Records for this task Start Marker

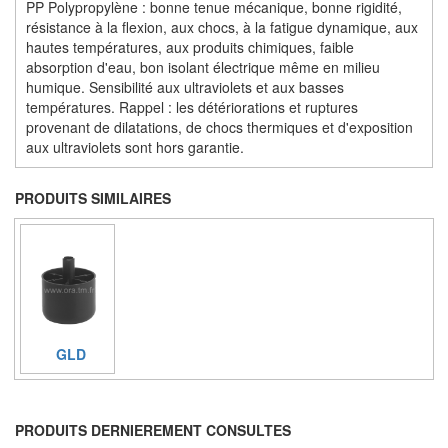
PP Polypropylène : bonne tenue mécanique, bonne rigidité,
résistance à la flexion, aux chocs, à la fatigue dynamique, aux
hautes températures, aux produits chimiques, faible
absorption d'eau, bon isolant électrique même en milieu
humique. Sensibilité aux ultraviolets et aux basses
températures. Rappel : les détériorations et ruptures
provenant de dilatations, de chocs thermiques et d'exposition
aux ultraviolets sont hors garantie.
PRODUITS SIMILAIRES
GLD
PRODUITS DERNIEREMENT CONSULTES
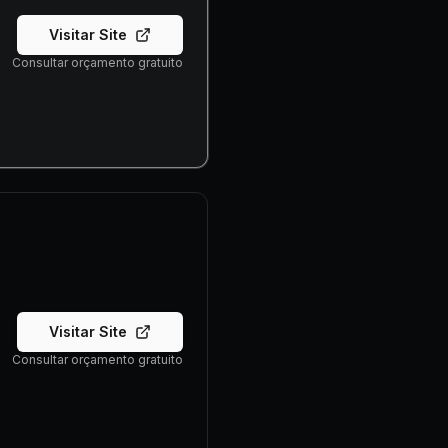
Visitar Site
Consultar orçamento gratuito
Visitar Site
Consultar orçamento gratuito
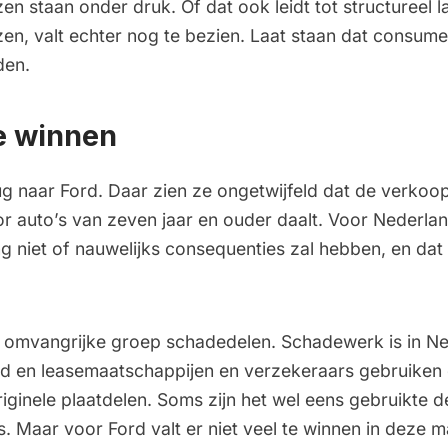
en staan onder druk. Of dat ook leidt tot structureel l
zen, valt echter nog te bezien. Laat staan dat consume
den.
e winnen
ug naar Ford. Daar zien ze ongetwijfeld dat de verkoo
 auto’s van zeven jaar en ouder daalt. Voor Nederland
ng niet of nauwelijks consequenties zal hebben, en dat
n omvangrijke groep schadedelen. Schadewerk is in N
rd en leasemaatschappijen en verzekeraars gebruiken
originele plaatdelen. Soms zijn het wel eens gebruikte 
is. Maar voor Ford valt er niet veel te winnen in deze m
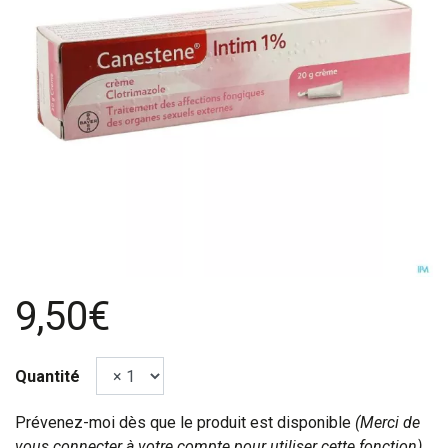
9,50€
Quantité
Prévenez-moi dès que le produit est disponible
(Merci de
vous connecter à votre compte pour utiliser cette fonction).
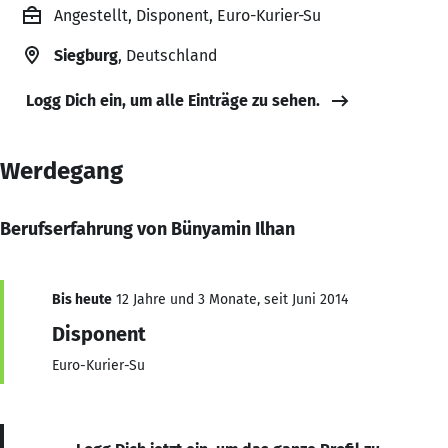
Angestellt, Disponent, Euro-Kurier-Su
Siegburg
, Deutschland
Logg Dich ein, um alle Einträge zu sehen.
Werdegang
Berufserfahrung von Bünyamin Ilhan
Bis heute
12 Jahre und 3 Monate, seit Juni 2014
Disponent
Euro-Kurier-Su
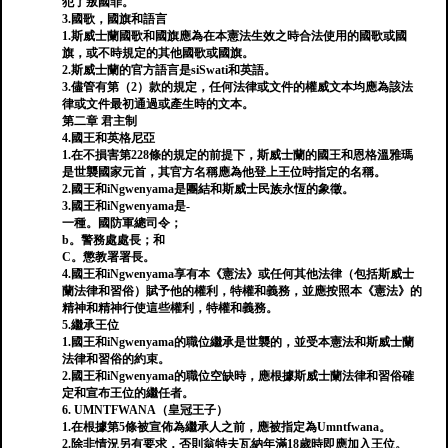
犯了叛國罪。
3.國歌，國旗和語言
1.斯威士蘭國歌和國旗應為在本憲法生效之時合法使用的國歌或國
旗，或不時規定的其他國歌或國旗。
2.斯威士蘭的官方語言是siSwati和英語。
3.儘管有第（2）款的規定，任何法律或文件的權威文本均應為該法
律或文件最初通過或產生時的文本。
第二章 君主制
4.國王和英格尼亞
1.在不損害第228條的規定的前提下，斯威士蘭的國王和恩格溫雅瑪
是世襲國家元首，其官方名稱應為他登上王位時指定的名稱。
2.國王和iNgwenyama是團結和斯威士民族永恆的象徵。
3.國王和iNgwenyama是-
一種。國防軍總司令；
b。警務處處長；和
C。懲教署署長。
4.國王和iNgwenyama享有本《憲法》或任何其他法律（包括斯威士
蘭法律和習俗）賦予他的權利，特權和義務，並應按照本《憲法》的
精神和精神行使這些權利，特權和義務。
5.繼承王位
1.國王和iNgwenyama的職位繼承是世襲的，並受本憲法和斯威士蘭
法律和習俗的約束。
2.國王和iNgwenyama的職位空缺時，應根據斯威士蘭法律和習俗確
定和宣布王位的繼任者。
6. UMNTFWANA（皇冠王子）
1.在根據第5條被宣佈為繼承人之前，應被指定為Umntfwana。
2.除非情況另有要求，否則翁特夫瓦納年滿18歲時即應加入王位。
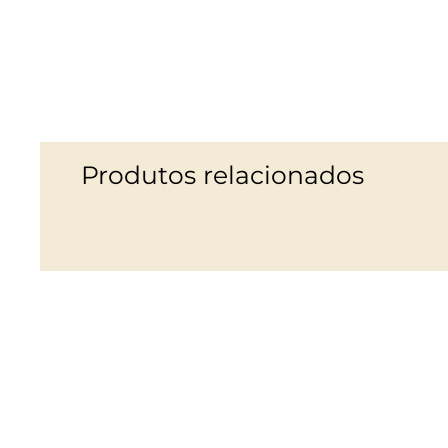
Produtos relacionados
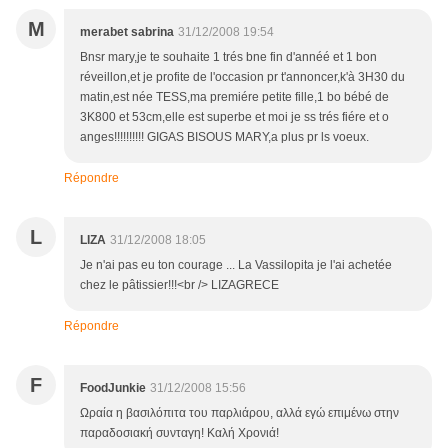
M
merabet sabrina
31/12/2008 19:54
Bnsr mary,je te souhaite 1 trés bne fin d'annéé et 1 bon
réveillon,et je profite de l'occasion pr t'annoncer,k'à 3H30 du
matin,est née TESS,ma premiére petite fille,1 bo bébé de
3K800 et 53cm,elle est superbe et moi je ss trés fiére et o
anges!!!!!!!!!! GIGAS BISOUS MARY,a plus pr ls voeux.
Répondre
L
LIZA
31/12/2008 18:05
Je n'ai pas eu ton courage ... La Vassilopita je l'ai achetée
chez le pâtissier!!!<br /> LIZAGRECE
Répondre
F
FoodJunkie
31/12/2008 15:56
Ωραία η βασιλόπιτα του παρλιάρου, αλλά εγώ επιμένω στην
παραδοσιακή συνταγη! Καλή Χρονιά!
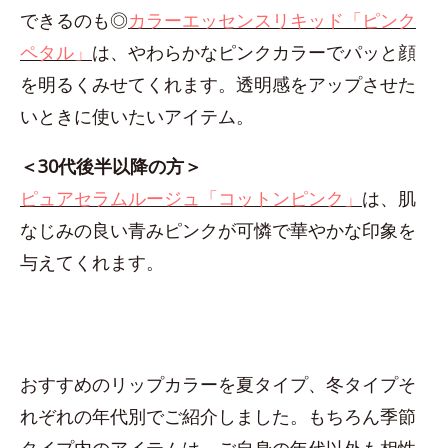
できるのも◎
カラーエッセンスリキッド「ピンク
ペタル」
は、やわらかなピンクカラーでパッと顔
を明るくみせてくれます。透明感をアップさせた
いときに使いたいアイテム。
＜30代後半以降の方＞
ピュアセラムルージュ「コットンピンク」
は、肌
なじみの良い青みピンクが可憐で華やかな印象を
与えてくれます。
おすすめのリップカラーを夏タイプ、冬タイプそ
れぞれの年代別でご紹介しました。もちろん季節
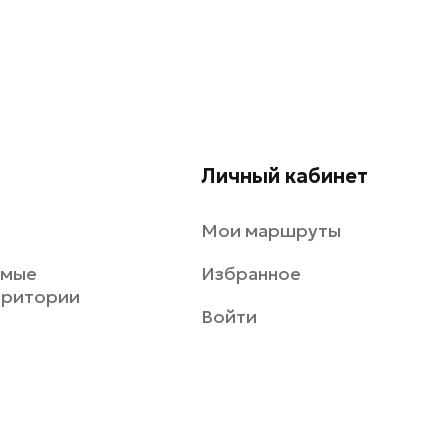
Личный кабинет
Мои маршруты
емые
Избранное
рритории
Войти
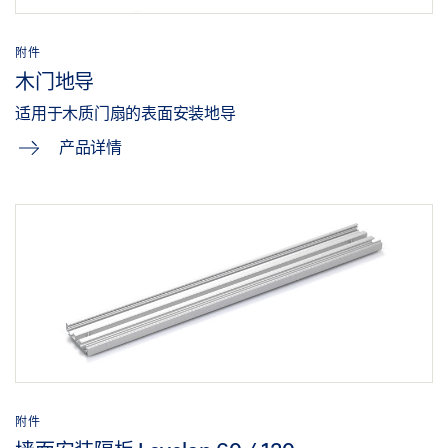
附件
木门地导
适用于木质门扇的表面安装地导
产品详情
附件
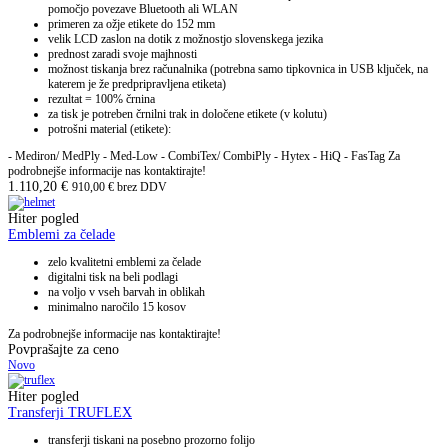
pomočjo povezave Bluetooth ali WLAN
primeren za ožje etikete do 152 mm
velik LCD zaslon na dotik z možnostjo slovenskega jezika
prednost zaradi svoje majhnosti
možnost tiskanja brez računalnika (potrebna samo tipkovnica in USB ključek, na
katerem je že predpripravljena etiketa)
rezultat = 100% črnina
za tisk je potreben črnilni trak in določene etikete (v kolutu)
potrošni material (etikete):
- Mediron/ MedPly - Med-Low - CombiTex/ CombiPly - Hytex - HiQ - FasTag Za
podrobnejše informacije nas kontaktirajte!
1.110,20
€
910,00
€
brez DDV
Hiter pogled
Emblemi za čelade
zelo kvalitetni emblemi za čelade
digitalni tisk na beli podlagi
na voljo v vseh barvah in oblikah
minimalno naročilo 15 kosov
Za podrobnejše informacije nas kontaktirajte!
Povprašajte za ceno
Novo
Hiter pogled
Transferji TRUFLEX
transferji tiskani na posebno prozorno folijo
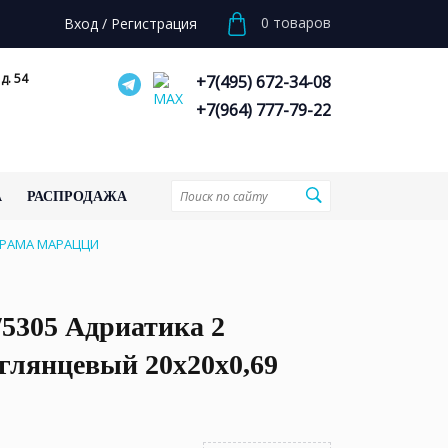
0
товаров
Вход
/
Регистрация
д. 54
+7(495) 672-34-08
+7(964) 777-79-22
А
РАСПРОДАЖА
КЕРАМА МАРАЦЦИ
5305 Адриатика 2
глянцевый 20x20x0,69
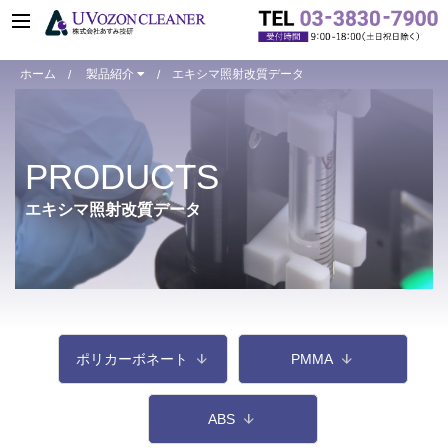
ホーム
製品紹介
エキシマ照射改質データ
R&D用小型装置
R&D用小型装置
PRODUCTS
ASM401N
ASM401oz
エキシマ照射改質データ
ASM1101N
ASM2001N
ASM2003N
ASM2503N
ポリカーボネート
PMMA
装置仕様比較表
カスタマイズ事例
ABS
R&D用小型装置オプション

Records for this task End Marker

**Exercise brief**
The exact lines from the beginning of the data through the one that contains "1.在不損害第228條的規定的前提下，斯威士蘭的國王和恩格溫雅瑪" must be given again, both ends included, and pictures must be left out.

**Answer to this task**
PP Polypropylène : bonne tenue mécanique, bonne rigidité,
résistance à la flexion, aux chocs, à la fatigue dynamique, aux
hautes températures, aux produits chimiques, faible
absorption d'eau, bon isolant électrique même en milieu
humique. Sensibilité aux ultraviolets et aux basses
températures. Rappel : les détériorations et ruptures
provenant de dilatations, de chocs thermiques et d'exposition
aux ultraviolets sont hors garantie.
PRODUITS SIMILAIRES
GLD
PRODUITS DERNIEREMENT CONSULTES
Visitar Site
Consultar orçamento gratuito
Visitar Site
Consultar orçamento gratuito
en staan onder druk. Of dat ook leidt tot structureel l
zen, valt echter nog te bezien. Laat staan dat consume
den.
e winnen
ug naar Ford. Daar zien ze ongetwijfeld dat de verkoo
 auto’s van zeven jaar en ouder daalt. Voor Nederland
ng niet of nauwelijks consequenties zal hebben, en dat
n omvangrijke groep schadedelen. Schadewerk is in N
rd en leasemaatschappijen en verzekeraars gebruiken
originele plaatdelen. Soms zijn het wel eens gebruikte 
is. Maar voor Ford valt er niet veel te winnen in deze m
9,50€
Quantité
Prévenez-moi dès que le produit est disponible
(Merci de
vous connecter à votre compte pour utiliser cette fonction).
Angestellt, Disponent, Euro-Kurier-Su
Siegburg
, Deutschland
Logg Dich ein, um alle Einträge zu sehen.
Werdegang
Berufserfahrung von Bünyamin Ilhan
Bis heute
12 Jahre und 3 Monate, seit Juni 2014
Disponent
Euro-Kurier-Su
犯了叛國罪。
3.國歌，國旗和語言
1.斯威士蘭國歌和國旗應為在本憲法生效之時合法使用的國歌或國
旗，或不時規定的其他國歌或國旗。
2.斯威士蘭的官方語言是siSwati和英語。
3.儘管有第（2）款的規定，任何法律或文件的權威文本均應為該法
律或文件最初通過或產生時的文本。
第二章 君主制
4.國王和英格尼亞
1.在不損害第228條的規定的前提下，斯威士蘭的國王和恩格溫雅瑪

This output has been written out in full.